Sentenced to 16 years, the wife of PMC Wagner mercenary was pardoned

Sentenced to 16 years, the wife of PMC Wagner mercenary was pardoned

The President of Russia, Vladimir Putin, pardoned Diana Hrybovskaya, the wife of PMC Wagner, who was convicted along with her, who was convicted of the production and sale of large-scale narcotics. This was reported by the St. Petersburg publication “Rotonda”.

In 2018, residents of St. Petersburg, veterinarian Dmitry Karavaychyk and his wife, physics teacher Diana Hrybovskaya, were sentenced to 17 and 16 years in prison, respectively. The court found it proven that Karavaychyk produced amphetamine, and his wife was looking for clients. Karavaichyk received the nickname “Russian Walter White” (a character from the TV series Breaking Bad, a teacher who became a drug dealer). He himself claimed that he deceived customers by selling them other substances under the guise of amphetamine. Amphetamine, according to the spouses, was thrown to them.

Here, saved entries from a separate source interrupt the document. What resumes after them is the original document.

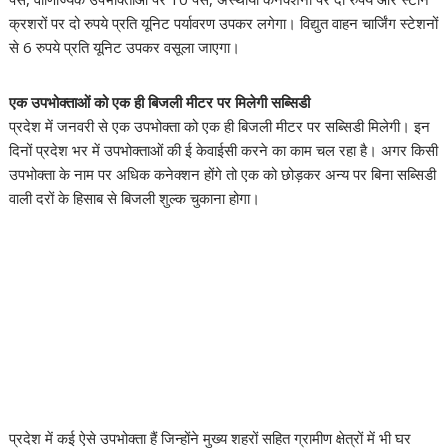
क्रशरों पर दो रुपये प्रति यूनिट पर्यावरण उपकर लगेगा। विद्युत वाहन चार्जिंग स्टेशनों
से 6 रुपये प्रति यूनिट उपकर वसूला जाएगा।
एक उपभोक्ताओं को एक ही बिजली मीटर पर मिलेगी सब्सिडी
प्रदेश में जनवरी से एक उपभोक्ता को एक ही बिजली मीटर पर सब्सिडी मिलेगी। इन
दिनों प्रदेश भर में उपभोक्ताओं की ई केवाईसी करने का काम चल रहा है। अगर किसी
उपभोक्ता के नाम पर अधिक कनेक्शन होंगे तो एक को छोड़कर अन्य पर बिना सब्सिडी
वाली दरों के हिसाब से बिजली शुल्क चुकाना होगा।
प्रदेश में कई ऐसे उपभोक्ता हैं जिन्होंने मुख्य शहरों सहित ग्रामीण क्षेत्रों में भी घर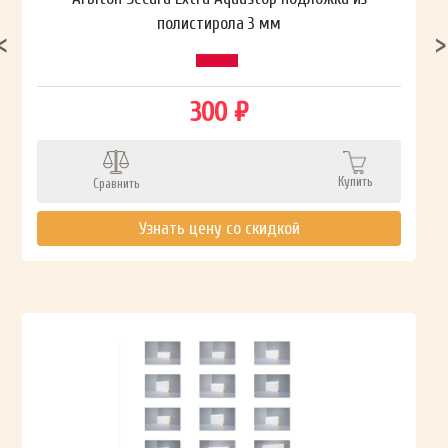
полистирола 3 мм
300 ₽
Купить
Сравнить
Узнать цену со скидкой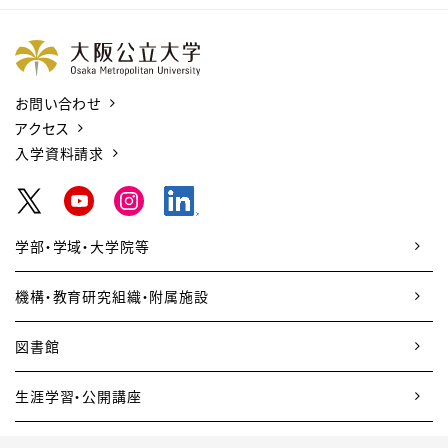
お問い合わせ
アクセス
入学資料請求
学部・学域・大学院等
機構・教育研究組織・附属施設
図書館
生涯学習・公開講座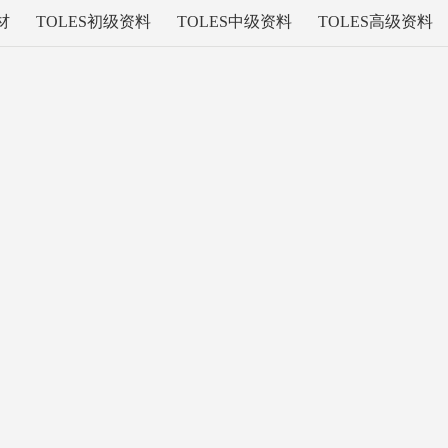
材
TOLES初级资料
TOLES中级资料
TOLES高级资料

In January 2023, journalists of the “Agentstvo” publication found Dmytro Karavaychyk in a photo of the meeting of the founder of PMC Wagner, Yevgeny Prigozhin, with former prisoners who had spent six months in the war and were pardoned. In an interview with Komsomolskaya Pravda, he (under a pseudonym) said that he went to fight in Ukraine to help his wife. Now, as reported, he has again left for the front.

The fact that Hrybovskaya was released was confirmed to “Rotonde” by her father, Captain 1st rank Vladimir Hrybovsky. “And Dima (Karavaichyk) asked, and we asked. There was a presidential pardon,” Hrybovsky explained.

“Rotonda” journalists associate the decision to release Karavaychik precisely with his service at PMC. The Kremlin did not officially announce the pardon of Hrybovskaya, as it had not previously commented on the pardon of mercenaries.

The founder of “PMC Wagner” Yevgeny Prigozhin personally recruited prisoners from Russian colonies, according to estimates, tens of thousands agreed to become mercenaries. A pardon was promised to those who did not die in six months; it is known that several former prisoners were actually released after six months of the war.